Os Caminhos de Jorge (2013) de Miguel Moraes Cabral
Filmar uma profissão em vias de extinção é um trabalho arriscado por ser essa a matéria de tantos trabalhos televisivos e documentários que tentam puxar ao sentimento do espectador, evocando recordações nostálgicas ou insistindo na constante lamentação do que já não volta mais. No entanto, Os Caminhos de Jorge consegue, logo desde o primeiro plano (coisa absolutamente fantasmática, com os latidos distantes dos cães e um homem que corre no escuro, sempre de costas, até chegar à luz e tocar a sua corneta, quase como um enviado das trevas que vem colher as almas dos que já viveram bastante), fugir a esse registo, fincando os pés numa atmosfera que vive paredes meias com a morte. Para isso, o realizador Miguel Moraes Cabral recorre a uma série de pequenas (e menos pequenas) insinuações: ainda antes do genérico, vemos o senhor Jorge (o amolador, o último da sua espécie?) numa consulta médica – consulta que se espelha na mota que também tem de ir à oficina -; mais tarde vemo-lo viajar pelas estradas assombradas (e ensombradas) pelas cúpulas das árvores e pelos nevoeiros matinais ao som de um requiem; ou ainda a sessão espiritual de exorcismo realizada pelo senhor Jorge – e claro, as visitas ao cemitério e as sombras dos que por lá andam de noite. Moraes Cabral enche o filme de morte, porque aquilo que retrata é um fim, um decaimento (mesmo que a contragosto) não só do homem como de todo o seu mundo (é o desemprego geral, é o fecho das lojas – o barbeiro que visitamos fecha a porta pouco depois -, a emigração, o regatear do preço do arranjo dos chapéus de chuva) que assume o seu supremo valor simbólico na ponte inacabada que, como o desenvolvimento do país, nunca conseguiu chegar ao lado de lá. Talvez aqui se notem demasiado as intenções políticas do realizador (principalmente na introdução de trechos sonoros dos noticiários), mas isso é secundário quando se considera o grande golpe de asa do filme: apesar de se chamar Os Caminhos de Jorge e de acompanhar o amolador Jorge nas suas bolandas, o que surpreende é o facto de a câmara se deixar perder pelos outros personagens que Jorge encontra, seja o pastor, seja o homem do chapéu, num desejo de contar a história de cada um, de os seguir, de ouvir as suas conversas (e as suas canções), revelando aí um respeito e um interesse por aquelas gentes que é no mínimo incomum. (RVL)

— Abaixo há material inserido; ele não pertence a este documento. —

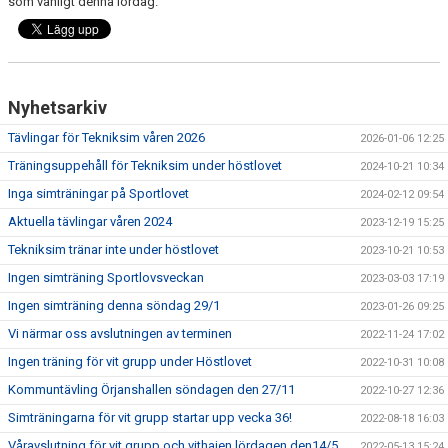
som vanligt denna lördag.
Nyhetsarkiv
Tävlingar för Tekniksim våren 2026
2026-01-06 12:25
Träningsuppehåll för Tekniksim under höstlovet
2024-10-21 10:34
Inga simträningar på Sportlovet
2024-02-12 09:54
Aktuella tävlingar våren 2024
2023-12-19 15:25
Tekniksim tränar inte under höstlovet
2023-10-21 10:53
Ingen simträning Sportlovsveckan
2023-03-03 17:19
Ingen simträning denna söndag 29/1
2023-01-26 09:25
Vi närmar oss avslutningen av terminen
2022-11-24 17:02
Ingen träning för vit grupp under Höstlovet
2022-10-31 10:08
Kommuntävling Örjanshallen söndagen den 27/11
2022-10-27 12:36
Simträningarna för vit grupp startar upp vecka 36!
2022-08-18 16:03
Våravslutning för vit grupp och vithajen lördagen den14/5
2022-05-13 15:24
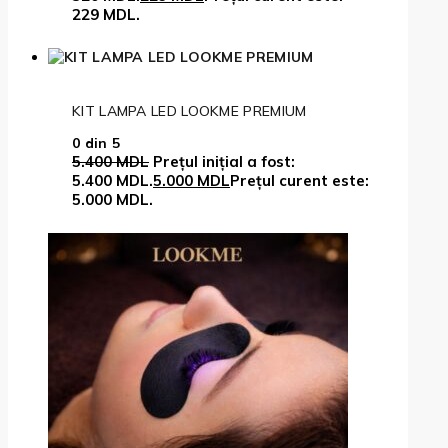
229 MDL.
KIT LAMPA LED LOOKME PREMIUM
0
din 5
5.400
MDL
Prețul inițial a fost:
5.400 MDL.
5.000
MDL
Prețul curent este:
5.000 MDL.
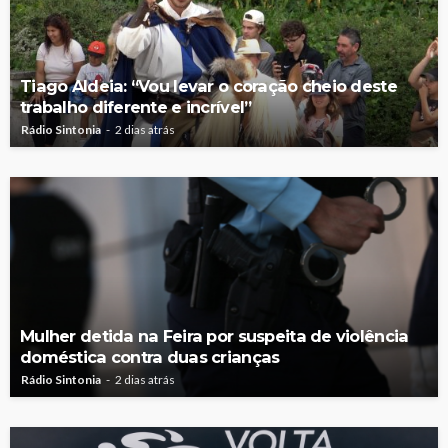
Tiago Aldeia: “Vou levar o coração cheio deste
trabalho diferente e incrível”
Rádio Sintonia
2 dias atrás
Mulher detida na Feira por suspeita de violência
doméstica contra duas crianças
Rádio Sintonia
2 dias atrás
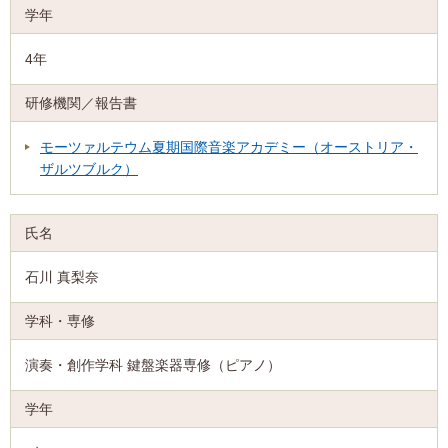
4年
モーツァルテウム夏期国際音楽アカデミー（オーストリア・
ザルツブルク）
石川 真梨奈
演奏・創作学科 鍵盤楽器専修（ピアノ）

The Island of St. Matthews (2013) de Kevin Jerome Everson
Se no texto anterior encontrava uma veia militante comum a dois filmes da Competição Internacional – Pays Barbare (2013) de Yervant Gianikian e Anna Riccci Lucchi e Nichnasti Pa’am Lagan (Once I entered a Garden, 2012) de Avi Mograbi -, embora salvaguardasse que o último era salvo pelo tema da amizade que o aproximava dos grandes clássicos americanos (Ford, Hawks), nas duas obras que destaco desta vez, Anita (referido abaixo) e este The Island of St. Matthews do americano Kevin Jerome Everson, descubro um “experimentalismo” maneirista e abstractizante que recorre a imagens antigas, ou aparentemente antigas, para dar mostras de uma maior “autenticidade” (ou para tentar participar num qualquer protesto anti-digital global), também muito presente, já agora, no filme de Gianikian e Lucchi que abriu o festival. Parece desenhar-se, assim, não tanto uma temática mas uma estética comum às obras em competição. E o que ganha (ou o que tira) The Island of St. Matthews dela? Metade da sua duração, composta por planos “bonitos” de barragens a abrir e a fechar, de pessoas a fazer waterski e a serem baptizadas. Mesmo que haja um óbvio fio condutor – a água, que destruiu uma povoação há quarenta anos, que serve para lavar o cabelo naquela escola profissional em que rapazes e raparigas de bata aprendem ofícios, para baptizar à moda antiga, para fazer desportos náuticos; é como se a água inundasse não só aquela terra como se fosse inundando, pinguinho a pinguinho (como aqueles que ouvem no final) o próprio filme -, Kevin Jerome Everson parece perdido na indefinição entre o documentário de “personagens” (todas as pessoas que entrevista, conhecidos e familiares que falam directamente para ele, que está atrás da câmara) e o documentário “poético”, entre ser o Spike Lee de When the Leeves Broke: A Requiem in Four Acts ou algo mais “artístico”. Essa irresolução também ajuda a diminuir The Island. (JL)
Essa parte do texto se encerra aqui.